Privacy Shield: An improved "safe harbor" or 'painting 10 layers of lipstick on a pig'?
13 July 2016
In October 2015 the Court of Justice of the European Union (CJEU) declared Safe Harbor invalid as a framework for the transfer of personal data from the EU to the USA. The CJEU were ruling on a case brought by the internet activist and privacy evangelist Max Schrems in respect of the snooping practices exposed by Edward Snowden, the former security contractor who blew the whistle on the National Security Agency and in doing so raised awareness of the degrees of which personal data is systematically accessed by agencies in the USA.
Following the declaration of Safe Harbor as invalid the EU and the USA politicians and regulators have been working hard to find a substitute for Safe Harbor and have finally approved Privacy Shield as a safe framework for transatlantic personal data flows. This is good news for businesses that use US based cloud and other posted services and is also good for multi-nationals whose personal data moves backwards and forwards between the EU and USA.
Privacy Shield includes commitments by the USA to limit the use of bulk data collection for intelligence and security purposes, requires the appointment of an ombudsman to deal with complaints by EU citizens and provides power to the regulators to fine businesses that do not comply with Privacy Shield.

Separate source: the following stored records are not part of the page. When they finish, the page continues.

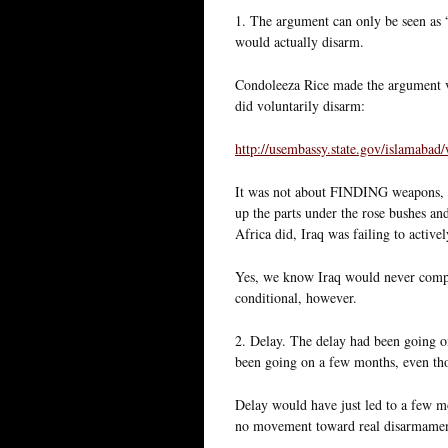
1. The argument can only be seen as 
would actually disarm.
Condoleeza Rice made the argument ve
did voluntarily disarm:
http://usembassy.state.gov/islamab
It was not about FINDING weapons, i
up the parts under the rose bushes an
Africa did, Iraq was failing to activ
Yes, we know Iraq would never compl
conditional, however.
2. Delay. The delay had been going on 
been going on a few months, even tho
Delay would have just led to a few mo
no movement toward real disarmament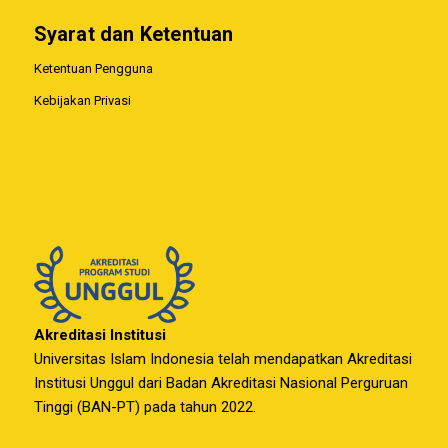
Syarat dan Ketentuan
Ketentuan Pengguna
Kebijakan Privasi
Akreditasi Institusi
Universitas Islam Indonesia telah mendapatkan Akreditasi
Institusi Unggul dari Badan Akreditasi Nasional Perguruan
Tinggi (BAN-PT) pada tahun 2022.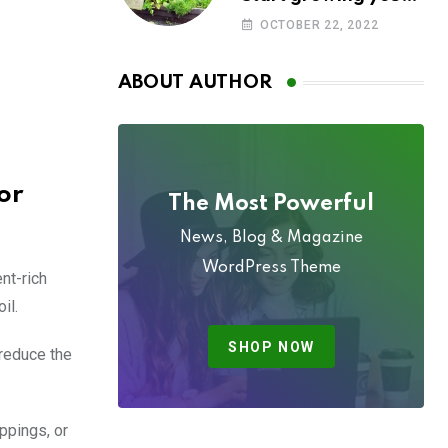
own food today
OCTOBER 22, 2022
ABOUT AUTHOR
or
The Most Powerful
News, Blog & Magazine
WordPress Theme
nt-rich
il.
SHOP NOW
 reduce the
ppings, or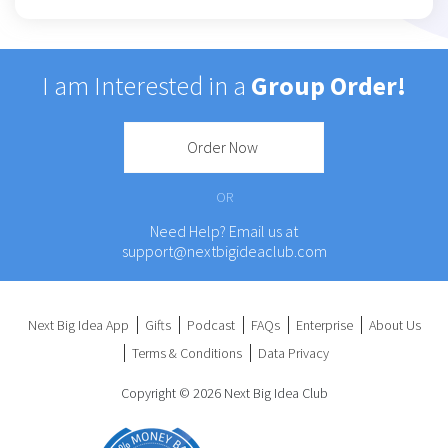
I am Interested in a
Group Order!
Order Now
OR
Need Help? Email us at
support@nextbigideaclub.com
Next Big Idea App
Gifts
Podcast
FAQs
Enterprise
About Us
Terms & Conditions
Data Privacy
Copyright © 2026 Next Big Idea Club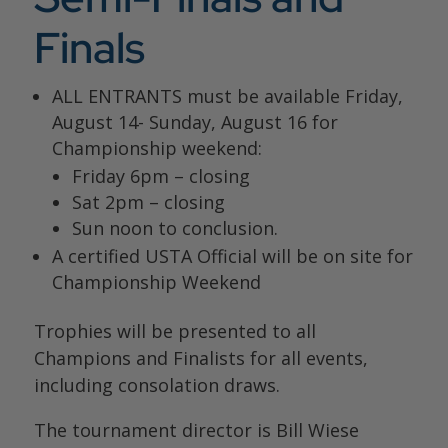
Finals
ALL ENTRANTS must be available
Friday,
August 14- Sunday, August 16
for
Championship weekend:
Friday 6pm – closing
Sat 2pm – closing
Sun noon to conclusion.
A certified USTA Official will be on site for
Championship Weekend
Trophies will be presented to all
Champions and Finalists for all events,
including consolation draws.
The tournament director is Bill Wiese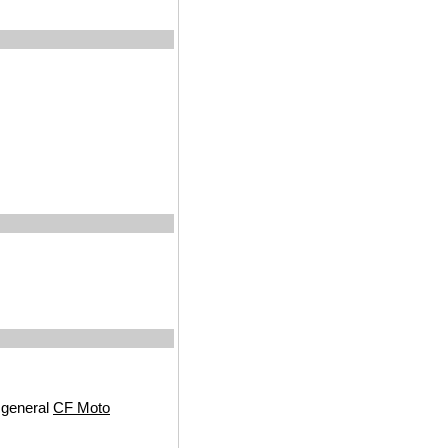
 general
CF Moto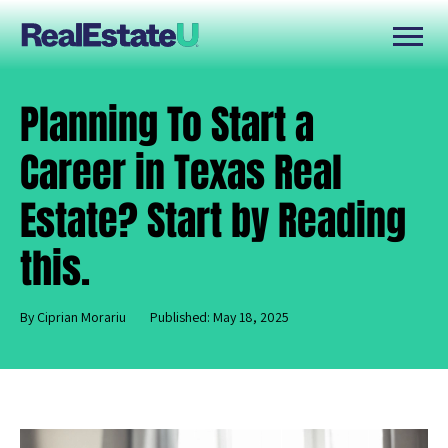
Planning To Start a
Career in Texas Real
Estate? Start by Reading
this.
By Ciprian Morariu
Published: May 18, 2025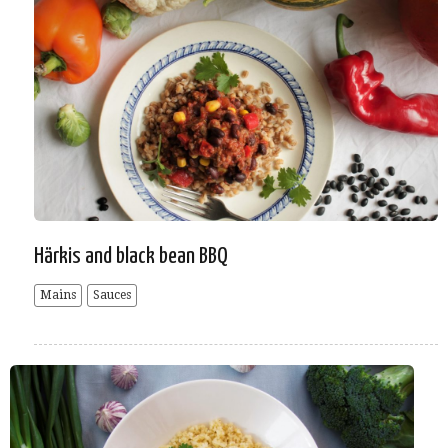
Härkis and black bean BBQ
Mains
Sauces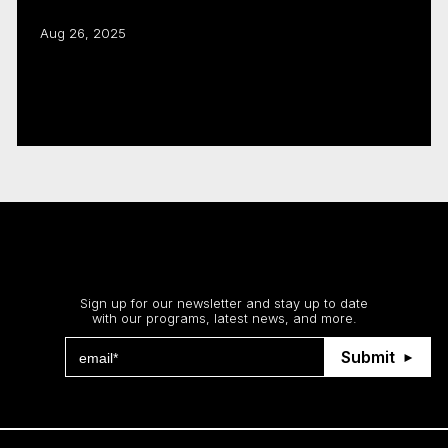
Aug 26, 2025
CMF, Creative BC renew joint business
development program
Read more
Stay up to date
Sign up for our newsletter and stay up to date
with our programs, latest news, and more.
Submit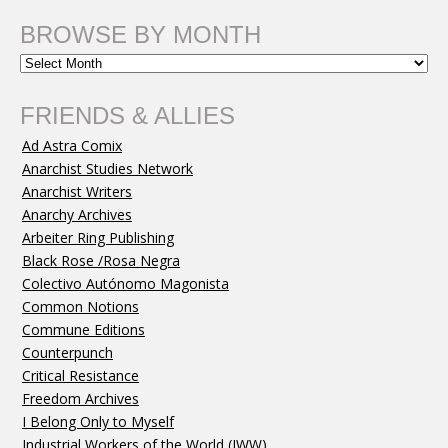
BROWSE BY MONTH
FRIENDS & ALLIES
Ad Astra Comix
Anarchist Studies Network
Anarchist Writers
Anarchy Archives
Arbeiter Ring Publishing
Black Rose /Rosa Negra
Colectivo Autónomo Magonista
Common Notions
Commune Editions
Counterpunch
Critical Resistance
Freedom Archives
I Belong Only to Myself
Industrial Workers of the World (IWW)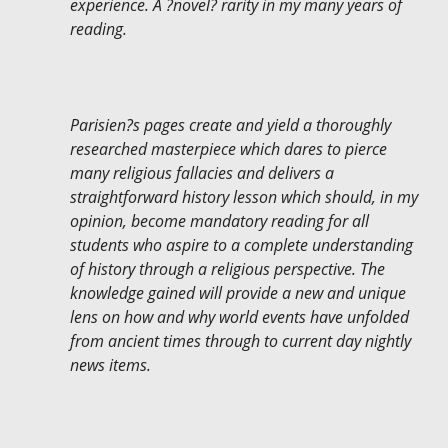
experience. A ?novel? rarity in my many years of
reading.
Parisien?s pages create and yield a thoroughly
researched masterpiece which dares to pierce
many religious fallacies and delivers a
straightforward history lesson which should, in my
opinion, become mandatory reading for all
students who aspire to a complete understanding
of history through a religious perspective. The
knowledge gained will provide a new and unique
lens on how and why world events have unfolded
from ancient times through to current day nightly
news items.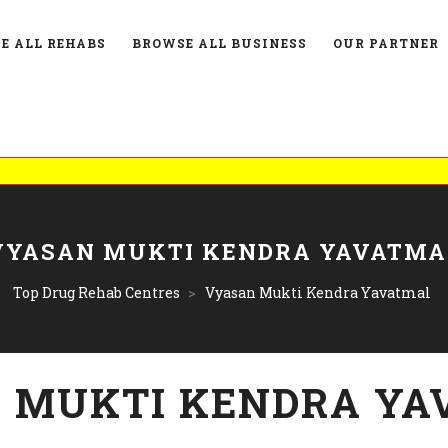
E ALL REHABS
BROWSE ALL BUSINESS
OUR PARTNER
List
VYASAN MUKTI KENDRA YAVATMA
Top Drug Rehab Centres
>
Vyasan Mukti Kendra Yavatmal
 MUKTI KENDRA YA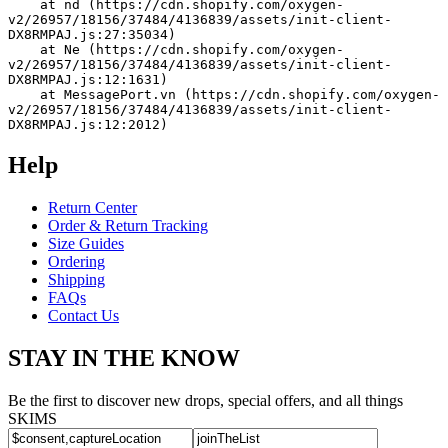
    at nd (https://cdn.shopify.com/oxygen-
v2/26957/18156/37484/4136839/assets/init-client-
DX8RMPAJ.js:27:35034)
    at Ne (https://cdn.shopify.com/oxygen-
v2/26957/18156/37484/4136839/assets/init-client-
DX8RMPAJ.js:12:1631)
    at MessagePort.vn (https://cdn.shopify.com/oxygen-
v2/26957/18156/37484/4136839/assets/init-client-
DX8RMPAJ.js:12:2012)
Help
Return Center
Order & Return Tracking
Size Guides
Ordering
Shipping
FAQs
Contact Us
STAY IN THE KNOW
Be the first to discover new drops, special offers, and all things
SKIMS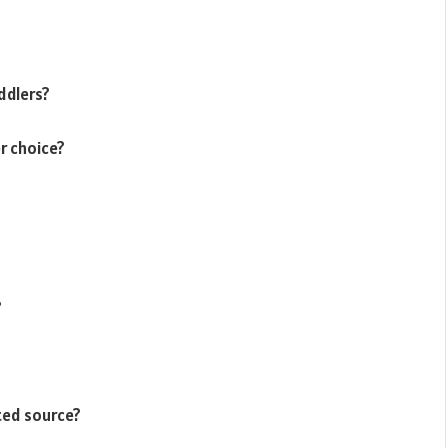
ddlers?
r choice?
?
ted source?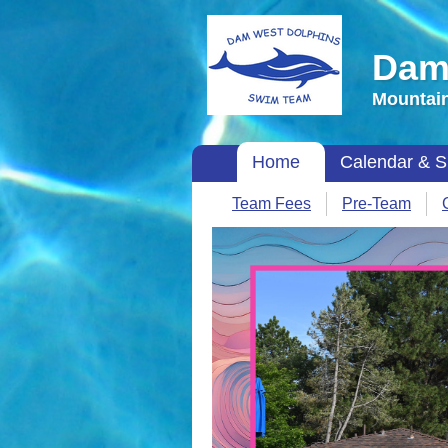
Dam
Mountain
Home
Calendar & S
Team Fees
Pre-Team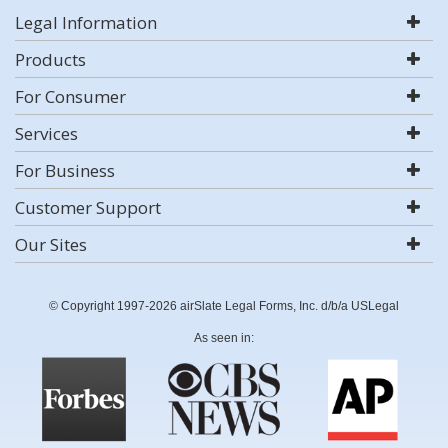
Legal Information
Products
For Consumer
Services
For Business
Customer Support
Our Sites
© Copyright 1997-2026 airSlate Legal Forms, Inc. d/b/a USLegal
As seen in: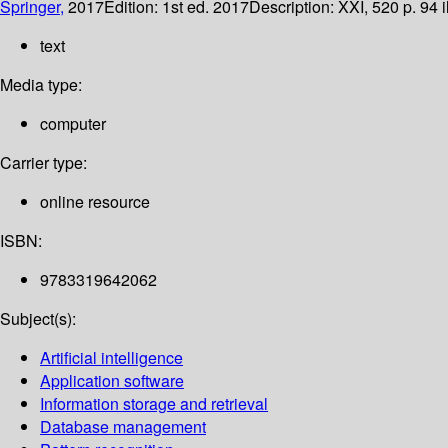
Springer,
2017
Edition:
1st ed. 2017
Description:
XXI, 520 p. 94 i
text
Media type:
computer
Carrier type:
online resource
ISBN:
9783319642062
Subject(s):
Artificial intelligence
Application software
Information storage and retrieval
Database management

Whilst Privacy Shield is being signed up to from 1st August by many US corporations, it is still very much on probation. The Article 29 Data Protection Working Party (the Working Party) recently issued its Opinion (WP238) expressing concerns and asking for various clarifications.
Whilst the Working Party commends the European Commission and the US for finally launching Privacy Shield, the Working Party is particularly concerned at “the lack of specific rules on automated decisions and of a general right to object.“ It also is unclear “how the Privacy Shied Principles shall apply to processors.”
In addition to the above concerns the Working Party states in its Opinion that “it would have expected stricter guarantees concerning the independence and the powers of the Ombudsperson mechanism.” With US organisations able to begin certifying compliance to Privacy Shield from 1st August there are now a lot of decisions to be taken as to whether Privacy Shield is more for show than for protection, and with so many international businesses having already opted for the use of Model Clauses or Binding Corporate Rules for data transfers, maybe Privacy Shield will be more hung on the wall than armed for action.
According to privacy activists including Max Schrems, Privacy Shield is still not a perfect solution and indeed Max Schrems has described the EU/US negotiations as ‘putting 10 layers of lipstick on a pig’.